◆ **What this task involves**:
The required answer is an exact copy of the records below, without pictures.

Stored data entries

========================================

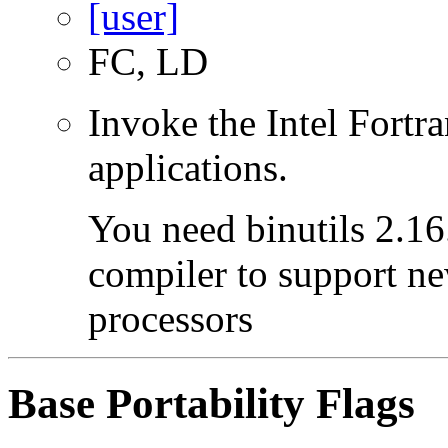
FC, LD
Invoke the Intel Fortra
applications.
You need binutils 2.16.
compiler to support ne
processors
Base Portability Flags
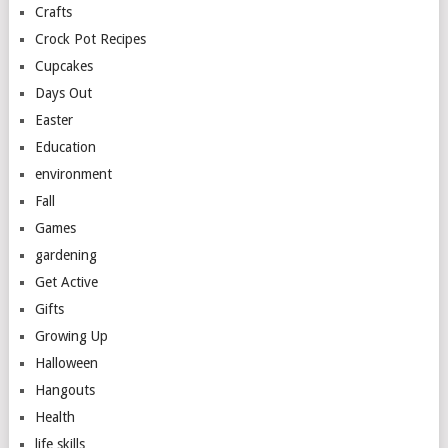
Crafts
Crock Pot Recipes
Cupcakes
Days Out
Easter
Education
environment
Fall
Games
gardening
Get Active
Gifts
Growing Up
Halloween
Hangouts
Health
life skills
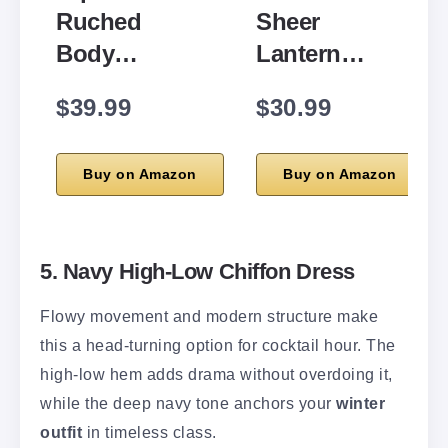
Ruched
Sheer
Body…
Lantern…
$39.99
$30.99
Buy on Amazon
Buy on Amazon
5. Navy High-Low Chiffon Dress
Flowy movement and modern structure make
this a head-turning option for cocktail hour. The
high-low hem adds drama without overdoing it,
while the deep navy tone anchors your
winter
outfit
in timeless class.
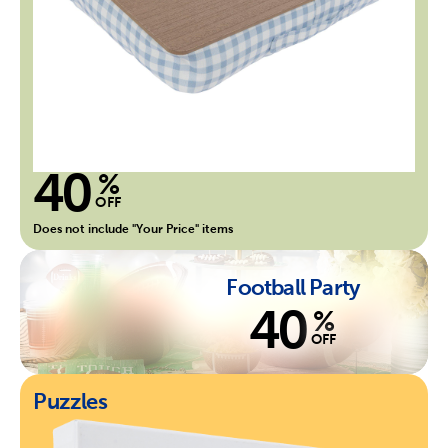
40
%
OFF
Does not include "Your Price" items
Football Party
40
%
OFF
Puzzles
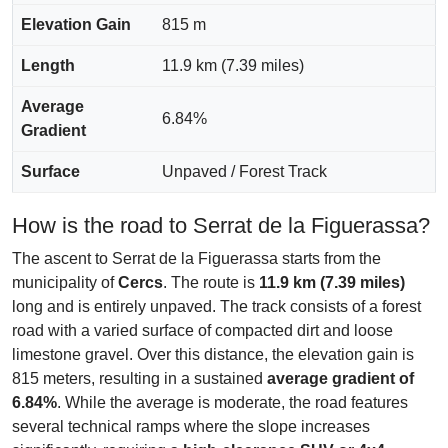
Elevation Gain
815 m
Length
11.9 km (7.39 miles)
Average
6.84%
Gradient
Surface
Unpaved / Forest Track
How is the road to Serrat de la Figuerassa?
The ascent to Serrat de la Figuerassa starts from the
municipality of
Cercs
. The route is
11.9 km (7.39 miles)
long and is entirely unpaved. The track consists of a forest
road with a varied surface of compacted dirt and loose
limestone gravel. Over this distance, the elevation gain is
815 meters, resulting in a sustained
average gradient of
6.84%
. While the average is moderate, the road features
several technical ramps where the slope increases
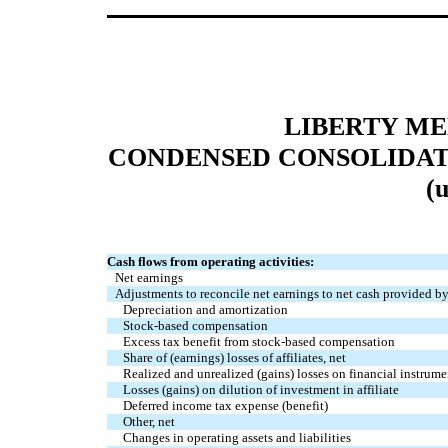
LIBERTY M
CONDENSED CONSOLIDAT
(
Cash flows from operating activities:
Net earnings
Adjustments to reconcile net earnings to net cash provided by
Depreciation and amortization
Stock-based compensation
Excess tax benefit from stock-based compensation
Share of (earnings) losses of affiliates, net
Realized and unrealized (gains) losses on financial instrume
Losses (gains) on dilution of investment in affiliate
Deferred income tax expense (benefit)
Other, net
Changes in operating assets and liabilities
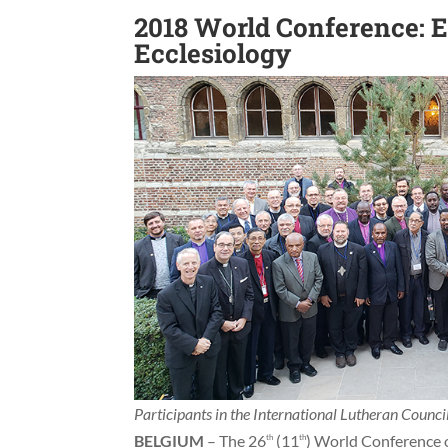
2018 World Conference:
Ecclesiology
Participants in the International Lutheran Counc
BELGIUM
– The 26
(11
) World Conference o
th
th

========================================

◆ **Response**:
FC, LD
Invoke the Intel Fortra
applications.
You need binutils 2.16.
compiler to support ne
processors
Base Portability Flags
Crafts
Crock Pot Recipes
Cupcakes
Days Out
Easter
Education
environment
Fall
Games
gardening
Get Active
Gifts
Growing Up
Halloween
Hangouts
Health
life skills
Ruched
Sheer
Body…
Lantern…
$39.99
$30.99
Buy on Amazon
Buy on Amazon
5. Navy High-Low Chiffon Dress
Flowy movement and modern structure make
this a head-turning option for cocktail hour. The
high-low hem adds drama without overdoing it,
while the deep navy tone anchors your
winter
outfit
in timeless class.
40
%
OFF
Does not include "Your Price" items
Football Party
40
%
OFF
Puzzles
Elevation Gain
815 m
Length
11.9 km (7.39 miles)
Average
6.84%
Gradient
Surface
Unpaved / Forest Track
How is the road to Serrat de la Figuerassa?
The ascent to Serrat de la Figuerassa starts from the
municipality of
Cercs
. The route is
11.9 km (7.39 miles)
long and is entirely unpaved. The track consists of a forest
road with a varied surface of compacted dirt and loose
limestone gravel. Over this distance, the elevation gain is
815 meters, resulting in a sustained
average gradient of
6.84%
. While the average is moderate, the road features
several technical ramps where the slope increases
LIBERTY M
CONDENSED CONSOLIDAT
(
Cash flows from operating activities:
Net earnings
Adjustments to reconcile net earnings to net cash provided by
Depreciation and amortization
Stock-based compensation
Excess tax benefit from stock-based compensation
Share of (earnings) losses of affiliates, net
Realized and unrealized (gains) losses on financial instrume
Losses (gains) on dilution of investment in affiliate
Deferred income tax expense (benefit)
Other, net
Changes in operating assets and liabilities
2018 World Conference:
Ecclesiology
Participants in the International Lutheran Counc
BELGIUM
– The 26
(11
) World Conference o
th
th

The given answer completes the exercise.